The children of Elias Hale and his wife, Nancy Peters Hale, are as follows, viz:  John E., who married Miss Moore; Charles A., who married Miss Bailey; Captain Rufus A., who married Julia Bailey; Comrad married ............ ; daughters, Mary who married Calvin Harry; Ardelia, who married John T. Carr; Julia, who died unmarried.

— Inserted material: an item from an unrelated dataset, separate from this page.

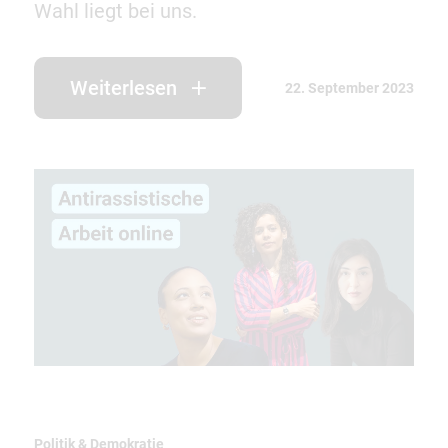
Wahl liegt bei uns.
Weiterlesen
22. September 2023
Politik & Demokratie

Edward Hale died about 1820, and his descendants are among the most valued citizens of the country; they have occupied prominent and important positions in the civil and military affairs of the district of country in which they have lived.  They have been farmers, physicians, lawyers, merchants, magistrates, members of the Legislature and judges.  As soldiers they have always been the equals of any that the country has sent forth; they fought, bled and died on nearly every important battlefield of our Civil War.  Dr. James W. Hale--formerly a distinguished physician--now an able lawyer, residing at Princeton, West Virginia, was a valiant Confederate soldier in the Civil War, losing an arm at the battle of Piedmont, Virginia, June 5th, 1864.  He is a great-grandson of Edward Hale.  Edward McClaugherty, another great-grandson of Edward Hale, was a lieutenant in Company A, 17th Virginia Regiment of Cavalry, and died in the service. Honorable Robert C. McClaugherty, also a great-grandson of Edward Hale, is a prominent lawyer residing at Bluefield, West Virginia.  He served four years as Judge of the 9th Judicial Circuit of West Virginia.  The late Captain Rufus A. Hale, of Mercer County, was one of the bravest men in his regiment, serving throughout the war 1861-5 with distinction, and was more than once commended by his superior officers for his gallantry and good conduct on the battlefield.  Charles A. Hale, a  brother of Captain Rufus A., was a highly reputable citizen, made a good record and name as a valiant soldier of the 8th Virginia Regiment of Cavalry.

James Perdue, who died in Mercer County in 1900, at the age of one hundred and one years, was a relative of Captain Edward Hale.